On the night of 11 January, about ten policemen, some plain-clothed, blocked the exits to Club 6A, the prime gay dance destination in Minsk, and took the personal details of over 100 persons present there. They said they were looking for a fugitive prisoner among the clubbers. The following day, the police spokesperson refused to provide journalists with any information about the reasons for and outcome of the raid.
More Raids of Gay Clubs
The following night, a Vitebsk club was raided by police special forces. They ordered all the guests to line up along the walls, the women separately from the men. They recorded everyone on video; asking for their name, home address and place of work.
According to witnesses who later spoke to journalists, the police behaviour was extremely harsh and threatening. Once again on this occasion, the local police spokesperson was unable to provide any information on the motives and results of the operation.

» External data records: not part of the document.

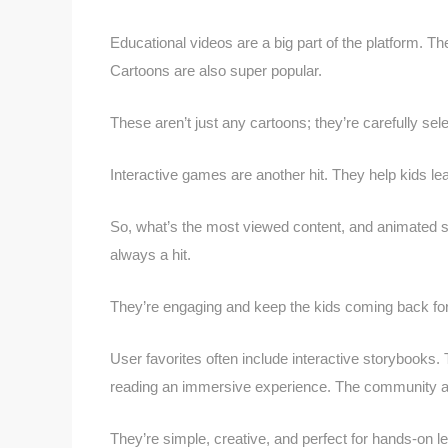
Educational videos are a big part of the platform. 
Cartoons are also super popular.
These aren’t just any cartoons; they’re carefully sel
Interactive games are another hit. They help kids le
So, what’s the most viewed content, and animated se
always a hit.
They’re engaging and keep the kids coming back fo
User favorites often include interactive storybooks.
reading an immersive experience. The community also
They’re simple, creative, and perfect for hands-on le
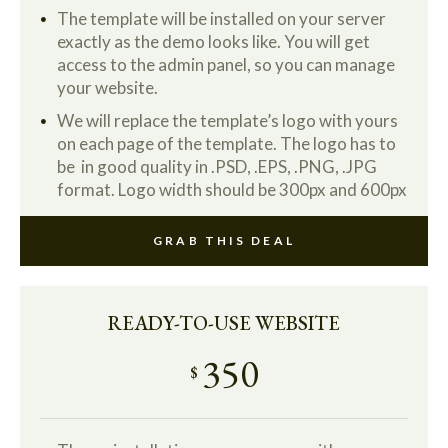
The template will be installed on your server
exactly as the demo looks like. You will get
access to the admin panel, so you can manage
your website.
We will replace the template’s logo with yours
on each page of the template. The logo has to
be in good quality in .PSD, .EPS, .PNG, .JPG
format. Logo width should be 300px and 600px
GRAB THIS DEAL
READY-TO-USE WEBSITE
350
$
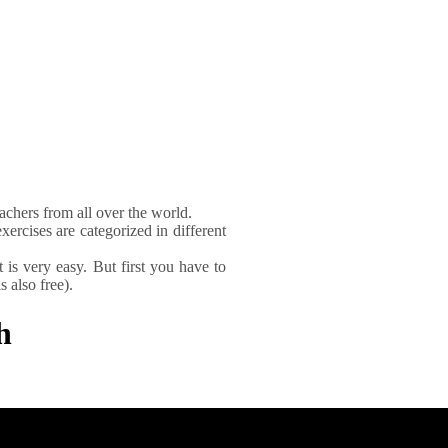
achers from all over the world.
xercises are categorized in different
It is very easy. But first you have to
 also free).
h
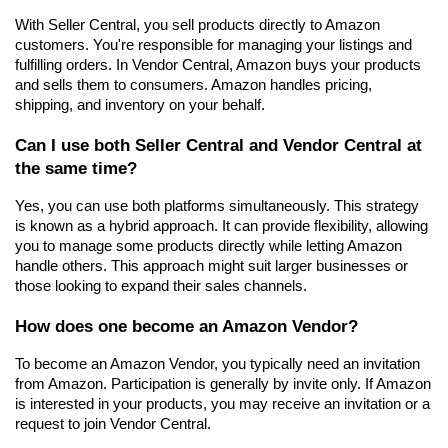
With Seller Central, you sell products directly to Amazon 
customers. You're responsible for managing your listings and 
fulfilling orders. In Vendor Central, Amazon buys your products 
and sells them to consumers. Amazon handles pricing, 
shipping, and inventory on your behalf.
Can I use both Seller Central and Vendor Central at 
the same time?
Yes, you can use both platforms simultaneously. This strategy 
is known as a hybrid approach. It can provide flexibility, allowing 
you to manage some products directly while letting Amazon 
handle others. This approach might suit larger businesses or 
those looking to expand their sales channels.
How does one become an Amazon Vendor?
To become an Amazon Vendor, you typically need an invitation 
from Amazon. Participation is generally by invite only. If Amazon 
is interested in your products, you may receive an invitation or a 
request to join Vendor Central.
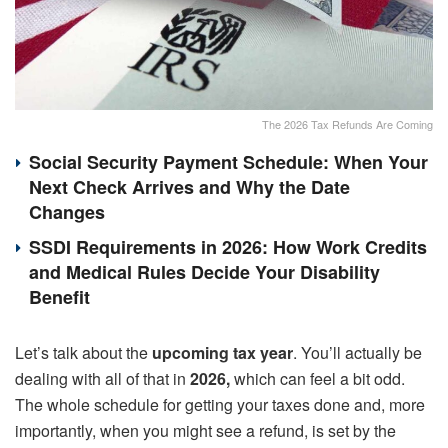
The 2026 Tax Refunds Are Coming
Social Security Payment Schedule: When Your
Next Check Arrives and Why the Date
Changes
SSDI Requirements in 2026: How Work Credits
and Medical Rules Decide Your Disability
Benefit
Let’s talk about the
upcoming tax year
. You’ll actually be
dealing with all of that in
2026,
which can feel a bit odd.
The whole schedule for getting your taxes done and, more
importantly, when you might see a refund, is set by the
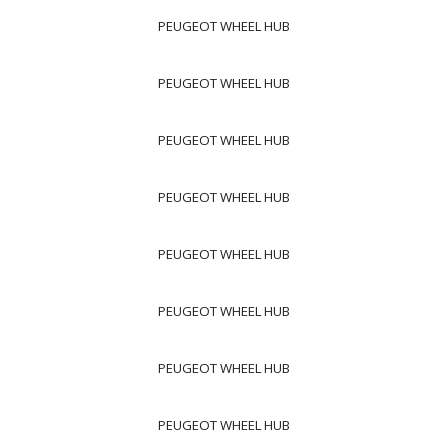
PEUGEOT WHEEL HUB
PEUGEOT WHEEL HUB
PEUGEOT WHEEL HUB
PEUGEOT WHEEL HUB
PEUGEOT WHEEL HUB
PEUGEOT WHEEL HUB
PEUGEOT WHEEL HUB
PEUGEOT WHEEL HUB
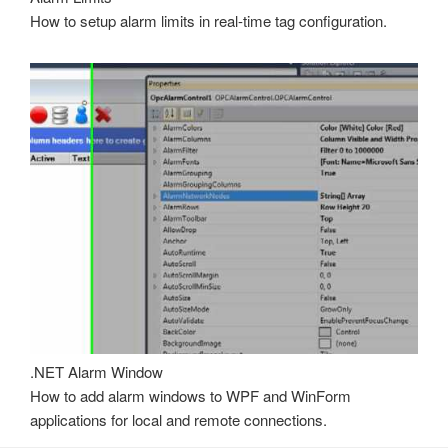
How to setup alarm limits in real-time tag configuration.
.NET Alarm Window
How to add alarm windows to WPF and WinForm
applications for local and remote connections.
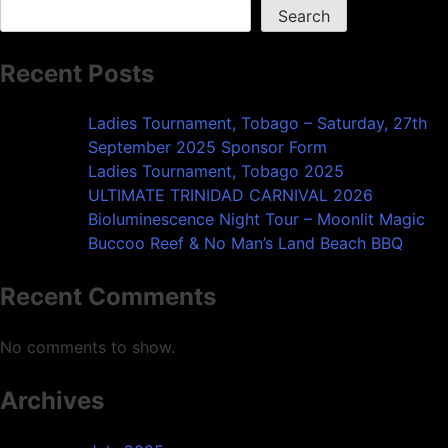
Search
Recent Posts
Ladies Tournament, Tobago – Saturday, 27th
September 2025 Sponsor Form
Ladies Tournament, Tobago 2025
ULTIMATE TRINIDAD CARNIVAL 2026
Bioluminescence Night Tour – Moonlit Magic
Buccoo Reef & No Man’s Land Beach BBQ
Recent Comments
No comments to show.
Archives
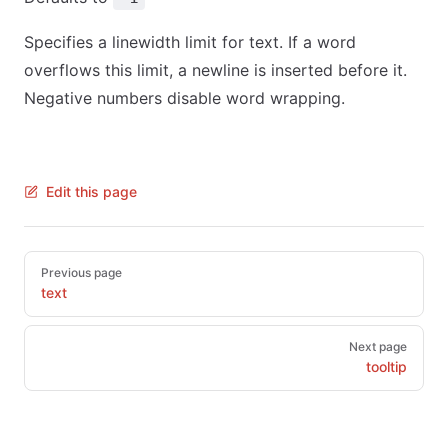
Specifies a linewidth limit for text. If a word
overflows this limit, a newline is inserted before it.
Negative numbers disable word wrapping.
Edit this page
Pager
Previous page
text
Next page
tooltip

Two weeks later, the same Club 6A was raided by eight or nine policemen in plain clothes who requested the passport details of all present there; they detained about 40 people in order to "establish their identities".
Before the use of mobiles was banned, those detained managed to report that the police attitude was rough, both to men and women. The detainees were told by the police that the raid was provoked by the activities of Siarhiej Androsienka, the leader of GayBelarus.
LGBT Visibility Makes Authorities Nervous
It is common knowledge that registration of non-governmental organisations in Belarus is almost impossible if the NGO has not been blessed by the state authorities beforehand. At the same time, any political or social activism without such registration is banned and can be classified as criminal.
In 1999 and 2011, LGBT activists attempted to register organizations, but were unsuccessful. Last December, the largest Belarusian LGBT organisation, GayBelarus, made another attempt. It held a convention in Minsk, in Club 6A, in which 72 delegates from all of Belarus’ regions took part.
The application for registration of the Human Rights Centre Lambda was submitted to the Ministry of Justice. Why Lambda, not GayBelarus? The registration procedure is not transparent, and using a word like "gay" could become just one more reason to provoke a negative outcome.
Siarhiej Androsienka of GayBelarus said that he did not have any illusions: "if they register us, good; if not, we will continue working without registration." According to Androsienka, the authorities were aware of the convention at Club 6A. The club owner was called to the city police headquarters to provide information about the event and its organisers. At no point was it suggested to him to ban GayBelarus from his premises.